§ INFORMATION GIVEN
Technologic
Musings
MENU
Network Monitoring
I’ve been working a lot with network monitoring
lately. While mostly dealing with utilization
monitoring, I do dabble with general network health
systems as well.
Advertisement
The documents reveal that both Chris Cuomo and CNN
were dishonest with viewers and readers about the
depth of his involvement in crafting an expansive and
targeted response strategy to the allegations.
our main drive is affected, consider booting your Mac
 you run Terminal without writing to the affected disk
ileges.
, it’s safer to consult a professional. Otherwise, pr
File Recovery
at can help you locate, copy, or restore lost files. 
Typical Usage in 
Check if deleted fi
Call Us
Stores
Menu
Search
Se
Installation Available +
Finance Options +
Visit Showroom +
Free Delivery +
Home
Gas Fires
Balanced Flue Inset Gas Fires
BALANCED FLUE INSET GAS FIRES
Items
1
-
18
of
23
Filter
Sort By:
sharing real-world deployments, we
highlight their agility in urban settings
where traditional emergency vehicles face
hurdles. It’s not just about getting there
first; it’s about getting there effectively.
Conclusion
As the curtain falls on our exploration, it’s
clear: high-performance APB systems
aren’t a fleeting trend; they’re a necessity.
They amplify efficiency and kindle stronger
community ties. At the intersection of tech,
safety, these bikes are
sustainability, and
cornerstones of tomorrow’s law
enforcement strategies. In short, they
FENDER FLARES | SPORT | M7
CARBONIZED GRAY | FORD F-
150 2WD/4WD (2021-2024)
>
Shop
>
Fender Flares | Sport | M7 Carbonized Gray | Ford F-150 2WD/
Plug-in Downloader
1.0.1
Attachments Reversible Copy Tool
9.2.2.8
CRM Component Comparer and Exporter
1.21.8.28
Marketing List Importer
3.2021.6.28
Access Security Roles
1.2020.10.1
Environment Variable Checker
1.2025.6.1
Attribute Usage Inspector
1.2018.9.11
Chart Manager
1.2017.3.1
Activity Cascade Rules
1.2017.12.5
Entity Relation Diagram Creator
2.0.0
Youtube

§ TASK OBJECTIVE
From the data above, count the lines where "there" occurs and give that figure and nothing else.

§ OUTPUT FOR THIS TASK
2